▶ _WORK INSTRUCTIONS_
Search term "música": copy each line of the records that contains it.

───── SOURCE DATA ─────

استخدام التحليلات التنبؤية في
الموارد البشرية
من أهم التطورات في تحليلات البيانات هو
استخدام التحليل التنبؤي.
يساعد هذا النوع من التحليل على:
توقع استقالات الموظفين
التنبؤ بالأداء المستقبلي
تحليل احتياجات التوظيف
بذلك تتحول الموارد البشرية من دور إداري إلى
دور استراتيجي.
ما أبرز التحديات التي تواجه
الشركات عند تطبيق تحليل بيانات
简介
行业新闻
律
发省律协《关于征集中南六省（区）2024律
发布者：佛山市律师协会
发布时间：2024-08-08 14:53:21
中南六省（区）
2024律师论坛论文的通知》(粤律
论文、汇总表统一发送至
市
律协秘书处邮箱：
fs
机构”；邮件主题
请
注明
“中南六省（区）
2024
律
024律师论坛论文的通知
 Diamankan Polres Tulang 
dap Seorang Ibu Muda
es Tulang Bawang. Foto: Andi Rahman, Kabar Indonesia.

─────
───── SOURCE DATA ─────

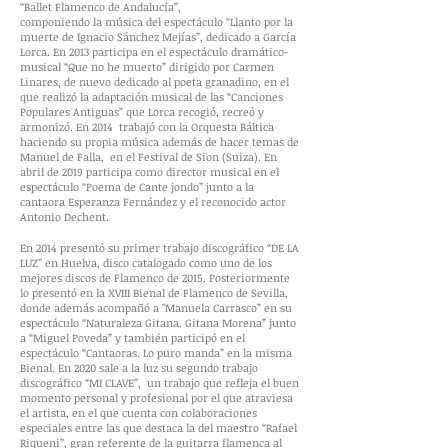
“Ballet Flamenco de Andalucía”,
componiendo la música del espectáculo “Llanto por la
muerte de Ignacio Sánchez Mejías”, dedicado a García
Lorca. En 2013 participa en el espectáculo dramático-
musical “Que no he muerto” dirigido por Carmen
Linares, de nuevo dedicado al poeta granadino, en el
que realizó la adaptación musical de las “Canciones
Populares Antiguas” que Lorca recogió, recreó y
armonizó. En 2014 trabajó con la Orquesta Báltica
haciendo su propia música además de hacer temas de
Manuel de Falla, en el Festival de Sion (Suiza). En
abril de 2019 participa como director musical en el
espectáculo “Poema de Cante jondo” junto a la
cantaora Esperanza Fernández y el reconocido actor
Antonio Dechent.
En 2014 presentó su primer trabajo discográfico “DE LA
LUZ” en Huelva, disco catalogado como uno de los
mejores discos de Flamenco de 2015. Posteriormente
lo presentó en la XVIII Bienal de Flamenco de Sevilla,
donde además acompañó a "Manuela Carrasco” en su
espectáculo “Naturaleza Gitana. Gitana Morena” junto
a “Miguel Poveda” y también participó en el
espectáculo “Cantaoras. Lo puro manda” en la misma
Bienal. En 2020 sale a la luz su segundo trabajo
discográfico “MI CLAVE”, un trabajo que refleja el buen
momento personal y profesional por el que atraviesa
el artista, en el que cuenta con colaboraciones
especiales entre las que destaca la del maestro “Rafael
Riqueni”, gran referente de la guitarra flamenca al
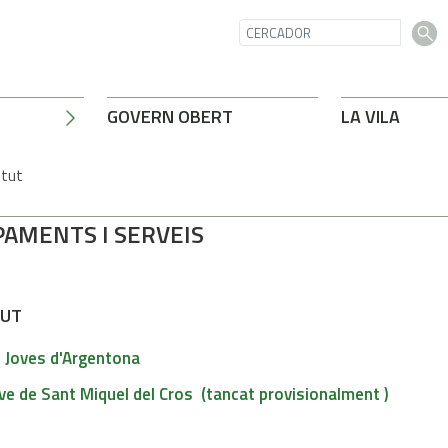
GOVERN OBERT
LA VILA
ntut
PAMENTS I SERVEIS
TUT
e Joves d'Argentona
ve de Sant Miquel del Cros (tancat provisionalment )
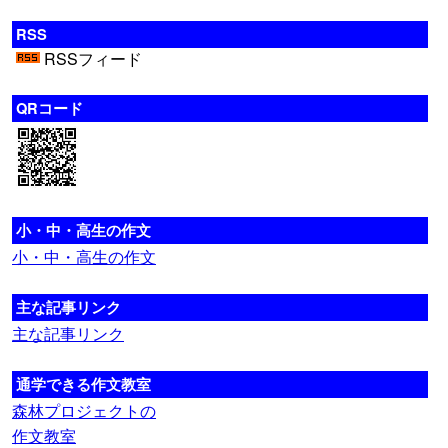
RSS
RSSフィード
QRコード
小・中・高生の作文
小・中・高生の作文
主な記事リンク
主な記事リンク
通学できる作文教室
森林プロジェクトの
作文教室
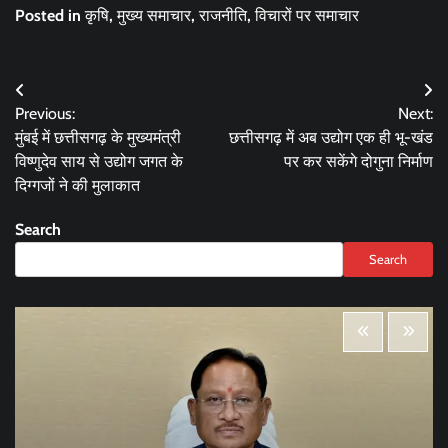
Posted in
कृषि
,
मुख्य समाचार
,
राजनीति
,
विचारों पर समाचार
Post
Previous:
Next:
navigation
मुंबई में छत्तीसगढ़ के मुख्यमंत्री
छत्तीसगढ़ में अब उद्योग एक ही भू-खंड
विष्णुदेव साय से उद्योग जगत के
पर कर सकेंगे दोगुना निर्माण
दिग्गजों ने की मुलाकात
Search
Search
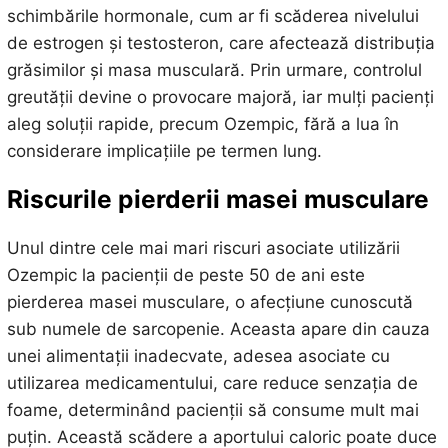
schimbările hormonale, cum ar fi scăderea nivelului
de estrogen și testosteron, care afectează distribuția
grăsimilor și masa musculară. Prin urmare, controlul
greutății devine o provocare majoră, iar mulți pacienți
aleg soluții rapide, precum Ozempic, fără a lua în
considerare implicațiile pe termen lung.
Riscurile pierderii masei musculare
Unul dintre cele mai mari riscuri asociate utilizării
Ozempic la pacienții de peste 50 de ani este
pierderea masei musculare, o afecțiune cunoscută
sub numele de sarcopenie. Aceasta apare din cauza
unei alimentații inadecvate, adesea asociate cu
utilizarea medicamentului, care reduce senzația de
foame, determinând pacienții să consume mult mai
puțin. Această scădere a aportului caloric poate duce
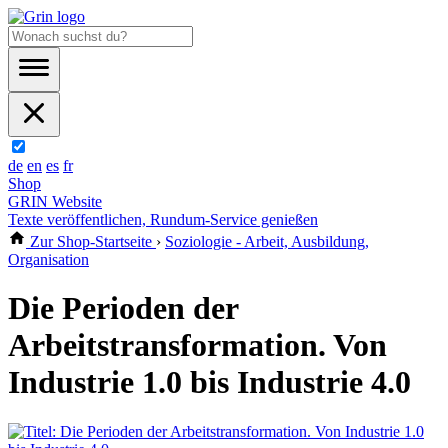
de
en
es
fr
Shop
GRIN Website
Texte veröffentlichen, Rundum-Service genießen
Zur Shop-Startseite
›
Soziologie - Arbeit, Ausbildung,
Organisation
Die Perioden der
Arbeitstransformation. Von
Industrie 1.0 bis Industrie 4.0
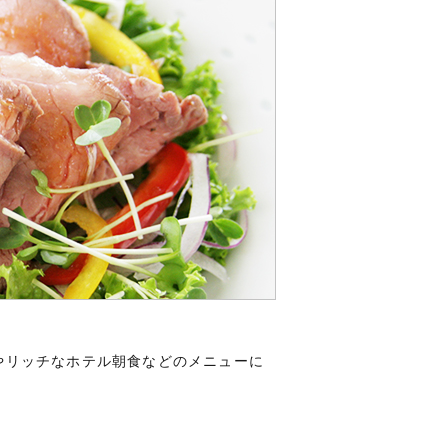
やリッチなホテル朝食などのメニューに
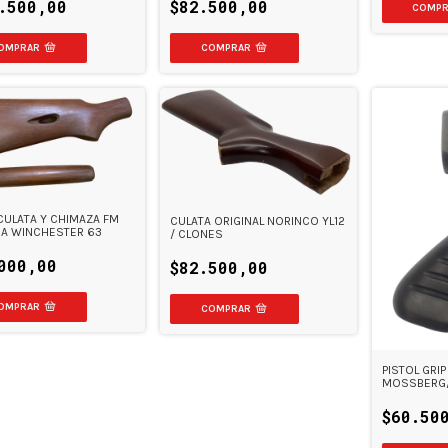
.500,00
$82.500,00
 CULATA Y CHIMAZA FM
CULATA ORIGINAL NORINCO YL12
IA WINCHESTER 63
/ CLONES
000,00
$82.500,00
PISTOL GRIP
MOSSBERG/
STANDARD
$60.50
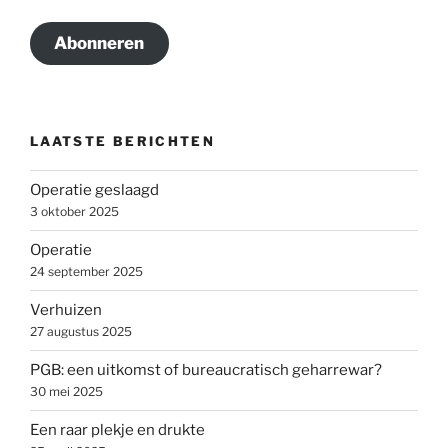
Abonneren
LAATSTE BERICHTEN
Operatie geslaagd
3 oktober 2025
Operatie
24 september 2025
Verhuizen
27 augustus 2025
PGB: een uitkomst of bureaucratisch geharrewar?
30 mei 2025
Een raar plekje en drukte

─────
───── SOURCE DATA ─────

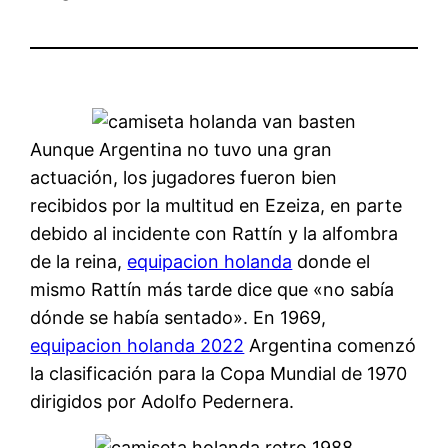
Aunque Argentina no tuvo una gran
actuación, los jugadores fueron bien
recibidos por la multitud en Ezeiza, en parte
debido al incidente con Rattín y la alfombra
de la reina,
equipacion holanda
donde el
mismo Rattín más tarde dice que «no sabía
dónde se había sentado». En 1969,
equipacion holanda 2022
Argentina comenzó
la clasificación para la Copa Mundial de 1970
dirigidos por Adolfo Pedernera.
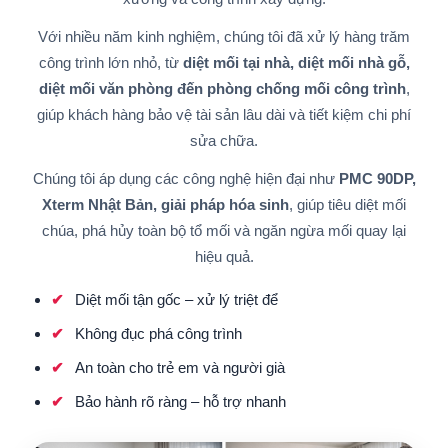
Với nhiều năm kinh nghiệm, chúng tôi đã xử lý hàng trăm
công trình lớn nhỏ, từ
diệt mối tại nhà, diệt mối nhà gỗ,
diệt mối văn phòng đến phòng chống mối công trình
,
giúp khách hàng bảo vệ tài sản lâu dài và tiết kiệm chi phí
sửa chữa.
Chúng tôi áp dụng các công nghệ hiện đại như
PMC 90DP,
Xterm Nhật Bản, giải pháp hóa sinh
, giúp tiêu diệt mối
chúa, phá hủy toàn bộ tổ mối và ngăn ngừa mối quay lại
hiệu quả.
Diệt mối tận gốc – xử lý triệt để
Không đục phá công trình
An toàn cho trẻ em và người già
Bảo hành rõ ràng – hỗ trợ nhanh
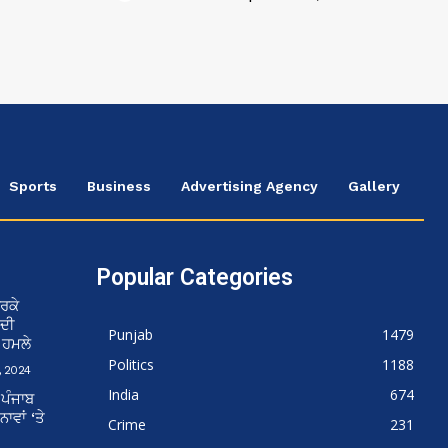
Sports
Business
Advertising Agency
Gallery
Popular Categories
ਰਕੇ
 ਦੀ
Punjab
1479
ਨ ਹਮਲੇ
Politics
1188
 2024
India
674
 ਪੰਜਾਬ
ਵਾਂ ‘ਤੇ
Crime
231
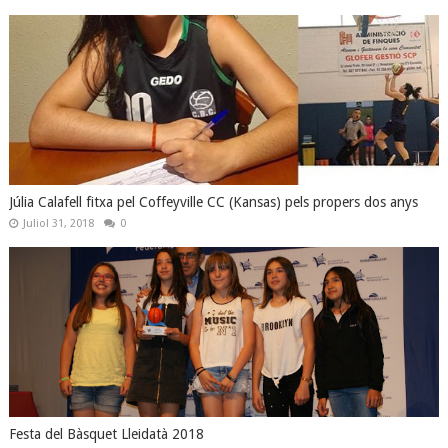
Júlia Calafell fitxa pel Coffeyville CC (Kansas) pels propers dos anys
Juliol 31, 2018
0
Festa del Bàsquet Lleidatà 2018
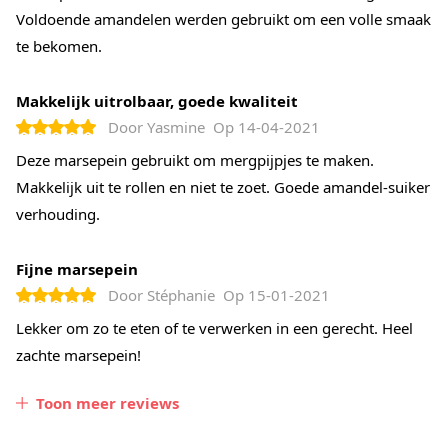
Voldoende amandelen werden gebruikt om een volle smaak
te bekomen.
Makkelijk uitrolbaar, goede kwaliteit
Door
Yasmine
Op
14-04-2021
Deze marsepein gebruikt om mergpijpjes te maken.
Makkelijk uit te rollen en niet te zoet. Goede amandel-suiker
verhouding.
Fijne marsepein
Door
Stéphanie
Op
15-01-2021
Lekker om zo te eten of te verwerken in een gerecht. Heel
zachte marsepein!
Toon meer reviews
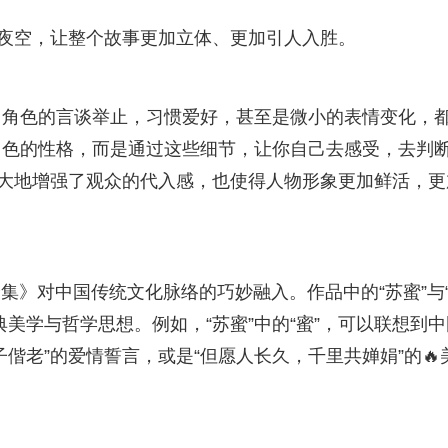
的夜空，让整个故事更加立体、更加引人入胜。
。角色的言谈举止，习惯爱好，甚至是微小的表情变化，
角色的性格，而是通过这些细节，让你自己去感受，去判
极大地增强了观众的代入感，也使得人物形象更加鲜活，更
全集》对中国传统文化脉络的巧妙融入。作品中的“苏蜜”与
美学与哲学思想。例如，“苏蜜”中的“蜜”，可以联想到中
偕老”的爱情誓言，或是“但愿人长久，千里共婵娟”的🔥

─────

▶ _WRITTEN RESPONSE_
componiendo la música del espectáculo “Llanto por la
haciendo su propia música además de hacer temas de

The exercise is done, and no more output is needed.